地面を掘削する作業をする時に出てくるミミズを与えたところ、その鳥はまるで恩返しをするかのように、巻尺の端をくちばしでくわえて、作業を手伝うような仕草を見せたのだ。
巻尺に単に興味を持っただけかもしれないが、作業員が「手伝ってくれるのかい?うん、だいたい20くらいかな」と語りかけながら、鳥に敬意をもって接する様子もまた、心温まる。
工事現場にやってきた人懐っこいワライカワセミ
オーストラリア・クイーンズランド州のストラドブローク島は、ブリスベン近郊にあり、美しい自然に囲まれた観光地として知られている。
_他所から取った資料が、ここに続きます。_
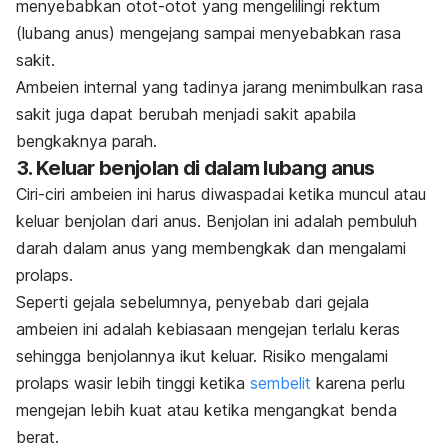
menyebabkan otot-otot yang mengelilingi rektum
(lubang anus) mengejang
sampai menyebabkan rasa
sakit.
Ambeien internal yang tadinya jarang menimbulkan rasa
sakit juga dapat berubah menjadi sakit apabila
bengkaknya parah.
3. Keluar benjolan di dalam lubang anus
Ciri-ciri ambeien ini harus diwaspadai ketika muncul atau
keluar benjolan dari anus. Benjolan ini adalah pembuluh
darah dalam anus yang membengkak dan mengalami
prolaps.
Seperti gejala sebelumnya, penyebab dari gejala
ambeien ini adalah kebiasaan mengejan terlalu keras
sehingga benjolannya ikut keluar. Risiko mengalami
prolaps wasir lebih tinggi ketika
sembelit
karena perlu
mengejan lebih kuat atau ketika mengangkat benda
berat.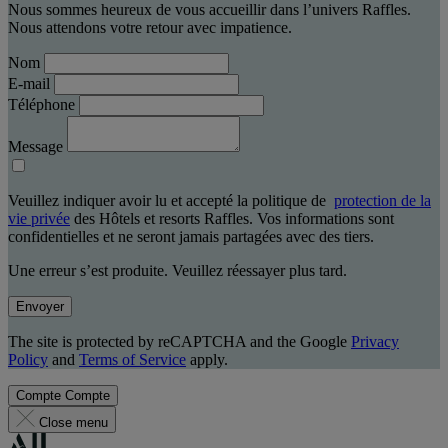
Nous sommes heureux de vous accueillir dans l’univers Raffles.
Nous attendons votre retour avec impatience.
Nom
E-mail
Téléphone
Message
Veuillez indiquer avoir lu et accepté la politique de
protection de la
vie privée
des Hôtels et resorts Raffles. Vos informations sont
confidentielles et ne seront jamais partagées avec des tiers.
Une erreur s’est produite. Veuillez réessayer plus tard.
Envoyer
The site is protected by reCAPTCHA and the Google
Privacy
Policy
and
Terms of Service
apply.
Compte
Compte
Close menu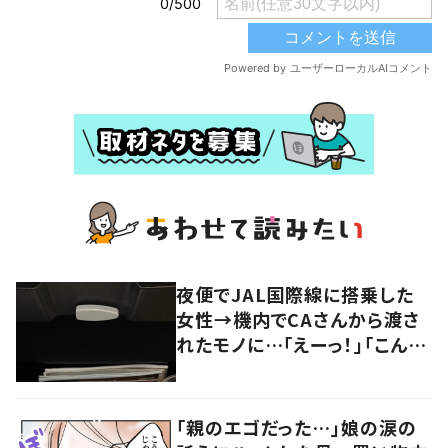
夜便でJAL国際線に搭乗した
女性→機内でCAさんから渡さ
れたモノに…「えーっ！」「こんな
のもあるの！？」「見た目から凄
い」
「親のエゴだった…」娘の涙の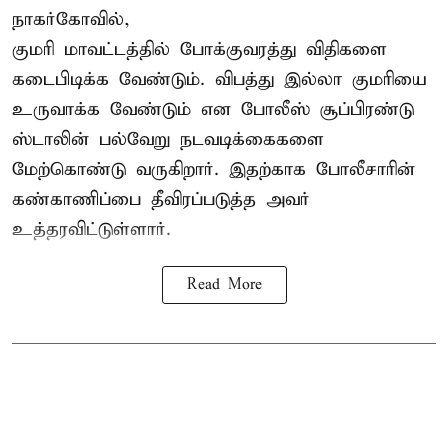
நாகர்கோவில்,
குமரி மாவட்டத்தில் போக்குவரத்து விதிகளை
கடைபிடிக்க வேண்டும். விபத்து இல்லா குமரியை
உருவாக்க வேண்டும் என போலீஸ் சூப்பிரண்டு
ஸ்டாலின் பல்வேறு நடவடிக்கைகளை
மேற்கொண்டு வருகிறார். இதற்காக போலீசாரின்
கண்காணிப்பை தீவிரப்படுத்த அவர்
உத்தரவிட்டுள்ளார்.
Read More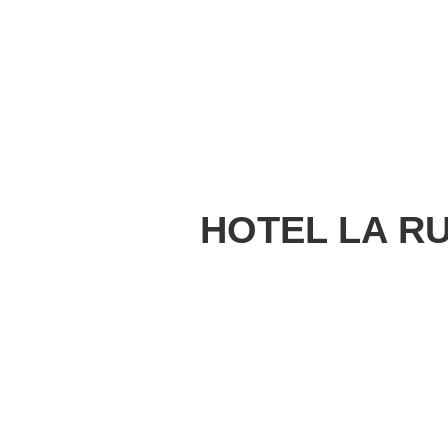
HOTEL LA RU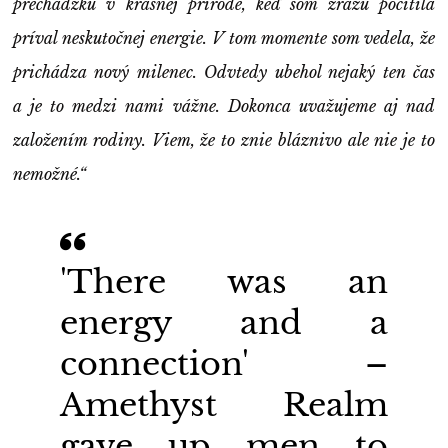
prechádzku v krásnej prírode, keď som zrazu pocítila
príval neskutočnej energie. V tom momente som vedela, že
prichádza nový milenec. Odvtedy ubehol nejaký ten čas
a je to medzi nami vážne. Dokonca uvažujeme aj nad
založením rodiny. Viem, že to znie bláznivo ale nie je to
nemožné.“
'There was an
energy and a
connection' –
Amethyst Realm
gave up men to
この島で、地元の建設会社「KOA CONSTRUCTION(コア・コンストラクション)」が、建設物の基礎工事を進めていた。
作業員たちが仕事をしていると、一羽のワライカワセミが近くまでやって来て、じっと様子をうかがうようになったという。
彼らはこの人懐っこいワライカワセミに「ガス(Gus)」という愛称をつけ、掘削作業で出てきたミミズを食べさせてあげていた。
巻き尺を持って手伝ってくれた?
2025年8月14日、作業員のジャコビ・ニオタキス(Jakobi Niotakis)さんとトム・スカード(Tom Scard)さんが現場で作業を行っていると、この日もガスはいつものように姿を現した。
するとガスは、いつもミミズをもらっている“お礼”のつもりだったのか、巻尺の端をくちばしでくわえて、まるで作業を手伝うかのような仕草を見せたのだ。
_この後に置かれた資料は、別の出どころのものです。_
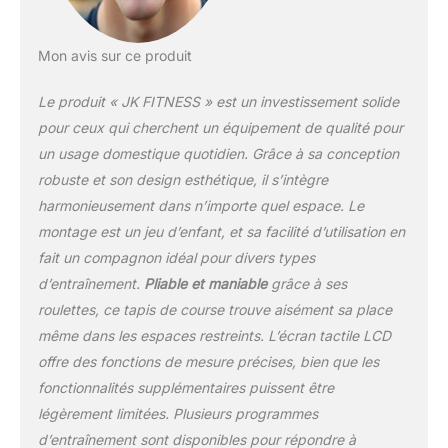
Mon avis sur ce produit
Le produit « JK FITNESS » est un investissement solide
pour ceux qui cherchent un équipement de qualité pour
un usage domestique quotidien. Grâce à sa conception
robuste et son design esthétique, il s’intègre
harmonieusement dans n’importe quel espace. Le
montage est un jeu d’enfant, et sa facilité d’utilisation en
fait un compagnon idéal pour divers types
d’entraînement.
Pliable et maniable
grâce à ses
roulettes, ce tapis de course trouve aisément sa place
même dans les espaces restreints. L’écran tactile LCD
offre des fonctions de mesure précises, bien que les
fonctionnalités supplémentaires puissent être
légèrement limitées. Plusieurs programmes
d’entraînement sont disponibles pour répondre à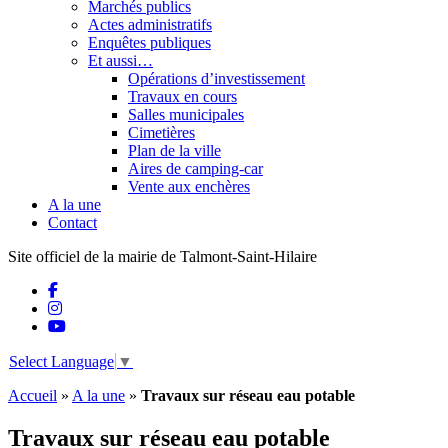
Marchés publics
Actes administratifs
Enquêtes publiques
Et aussi…
Opérations d’investissement
Travaux en cours
Salles municipales
Cimetières
Plan de la ville
Aires de camping-car
Vente aux enchères
A la une
Contact
Site officiel de la mairie de Talmont-Saint-Hilaire
Select Language
▼
Accueil
»
A la une
»
Travaux sur réseau eau potable
Travaux sur réseau eau potable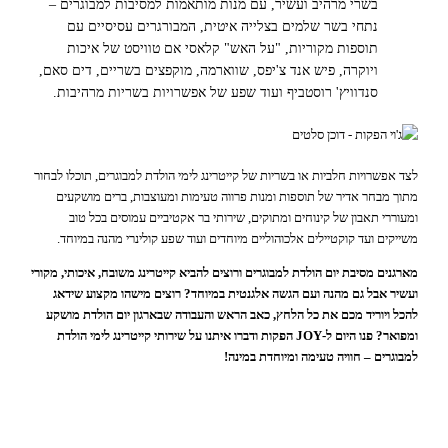
בשרי מרהיב ועשיר, עם מנות מותאמות למסיבות למבוגרים –
נתחי בשר שלמים בצלייה איטית, המבורגרים עסיסיים עם
תוספות מקוריות, "על האש" קלאסי אם טוויסט של איכות
ויוקרה, פיש אנד צ'יפס, שווארמה, מוקפצים בשריים, דים סאם,
סנדוויץ' רוסטביף ועוד שפע של אפשרויות בשריות מרהיבות.
לצד אפשרויות חלביות או בשריות של קייטרינג לימי הולדת למבוגרים, תוכלו לבחור
מתוך מבחר אדיר של תוספות ומנות פרווה טעימות ומעוצבות, ברים מושקעים
ומעוררי תאבון של קינוחים ומתוקים, שירותי בר אקטיביים עמוסים בכל טוב
משייקים ועד קוקטיילים אלכוהוליים מיוחדים ועוד שפע קולינרי מהנה במיוחד.
מארגנים מסיבת יום הולדת למבוגרים ורוצים להביא קייטרינג משובח, איכותי, מקורי
ועשיר אבל גם מהנה ועם הגשה אלגנטית במיוחד? רוצים מישהו מקצוע שידאג
להכל ויוריד מכם את כל הלחץ, כאב הראש והעבודה שבארגון יום הולדת מושקע
ומפואר? פנו היום ל-JOY הפקות ודברו איתנו על שירותי קייטרינג לימי הולדת
למבוגרים – חוויה טעימה ומיוחדת במינה!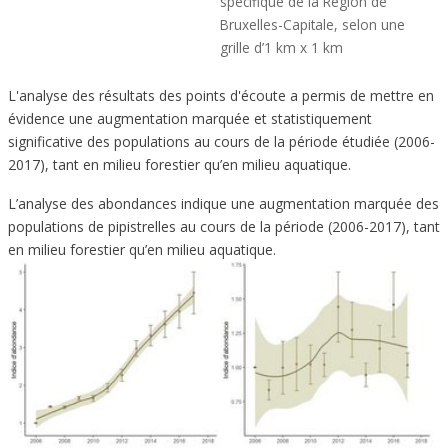
spécifique de la Région de
Bruxelles-Capitale, selon une
grille d’1 km x 1 km
L'analyse des résultats des points d'écoute a permis de mettre en
évidence une augmentation marquée et statistiquement
significative des populations au cours de la période étudiée (2006-
2017), tant en milieu forestier qu’en milieu aquatique.
L’analyse des abondances indique une augmentation marquée des
populations de pipistrelles au cours de la période (2006-2017), tant
en milieu forestier qu’en milieu aquatique.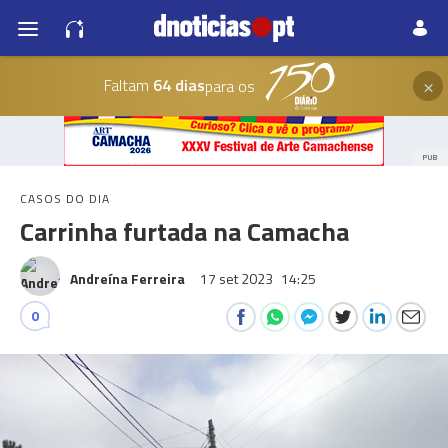
×
Faltam
64 dias
para os
PUB
CASOS DO DIA
Carrinha furtada na Camacha
Andreína Ferreira
17 set 2023
14:25
0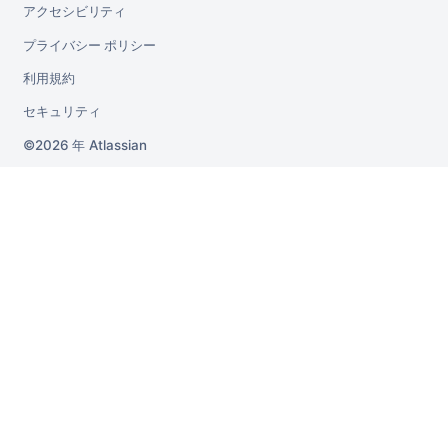
アクセシビリティ
プライバシー ポリシー
利用規約
セキュリティ
2026 年
Atlassian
スカードさんはその様子をInstagramに投稿し、「新しいプロジェクトで掘削してたらミミズが出てきた。それをガスに提供していたら、お返しに巻尺を持ってくれたんだ。ありがとう! 世界一の仕事っぷりだよ!」とコメントしている。
単に巻尺に興味を持っただけなのかもしれないが、自分から人間に近づき、道具に触れようとするその行動には、何かしらの意思が感じられる。
人間とワライカワセミの間に、小さな絆が芽生えたのかもしれない。
鳴き声が笑い声に聞こえる鳥、ワライカワセミとは
ワライカワセミ(Laughing Kookaburra)は、オーストラリア東部に生息する大型のカワセミの仲間で、体長は約40~45cm。
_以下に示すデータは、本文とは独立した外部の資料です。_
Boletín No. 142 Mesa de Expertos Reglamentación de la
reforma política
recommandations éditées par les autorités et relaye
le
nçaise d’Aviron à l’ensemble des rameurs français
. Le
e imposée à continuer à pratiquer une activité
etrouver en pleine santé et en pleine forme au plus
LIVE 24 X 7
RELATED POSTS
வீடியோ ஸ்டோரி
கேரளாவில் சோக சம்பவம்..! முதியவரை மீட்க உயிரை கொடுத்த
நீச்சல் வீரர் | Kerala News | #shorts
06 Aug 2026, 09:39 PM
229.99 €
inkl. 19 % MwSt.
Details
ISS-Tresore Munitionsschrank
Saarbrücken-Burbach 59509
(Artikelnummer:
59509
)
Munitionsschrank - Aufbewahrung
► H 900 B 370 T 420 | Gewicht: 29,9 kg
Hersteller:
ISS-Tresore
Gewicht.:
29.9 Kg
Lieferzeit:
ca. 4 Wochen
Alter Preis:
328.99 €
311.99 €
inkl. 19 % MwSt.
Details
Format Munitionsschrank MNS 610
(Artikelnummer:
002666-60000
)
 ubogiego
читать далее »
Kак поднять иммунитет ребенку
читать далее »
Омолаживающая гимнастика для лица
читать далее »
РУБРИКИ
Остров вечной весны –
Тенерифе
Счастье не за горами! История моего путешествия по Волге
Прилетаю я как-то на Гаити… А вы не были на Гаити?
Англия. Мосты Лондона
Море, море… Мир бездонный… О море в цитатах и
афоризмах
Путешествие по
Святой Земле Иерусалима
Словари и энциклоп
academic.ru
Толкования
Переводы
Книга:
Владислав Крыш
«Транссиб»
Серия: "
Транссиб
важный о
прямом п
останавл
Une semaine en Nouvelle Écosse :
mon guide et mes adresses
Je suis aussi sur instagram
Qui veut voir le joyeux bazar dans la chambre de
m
日本のカワセミよりもはるかに大きく、特徴的な鳴き声は「人間の笑い声」にたとえられる。
肉食性で、小型の爬虫類や昆虫、カエル、小動物などを捕食する。視力がとても優れており、木の上から地面を見張り、素早く飛び降りて獲物をとらえるのが得意だ。
性格はおおらかで、人間の生活圏にもよく現れる。公園や庭先などに出没し、人を恐れない個体も多い。
知能も高く、観察学習や環境への適応力を持っているとされる。
今回のように巻尺をくわえるという行動も、好奇心旺盛で、高い知能の現れだ。
寿命は野生で約15~20年、飼育下ではさらに長く生きることもある。
つがい同士や家族で強い絆を保ち、協力して子育てをするなど、社会性の高い一面も持っている。
ワライカワセミはオーストラリア国民に親しまれ、愛されている存在だ。
絵本や郵便切手、公共広告やテレビCMにも登場し、オーストラリアの自然や文化を象徴する動物のひとつとして、大切にされている。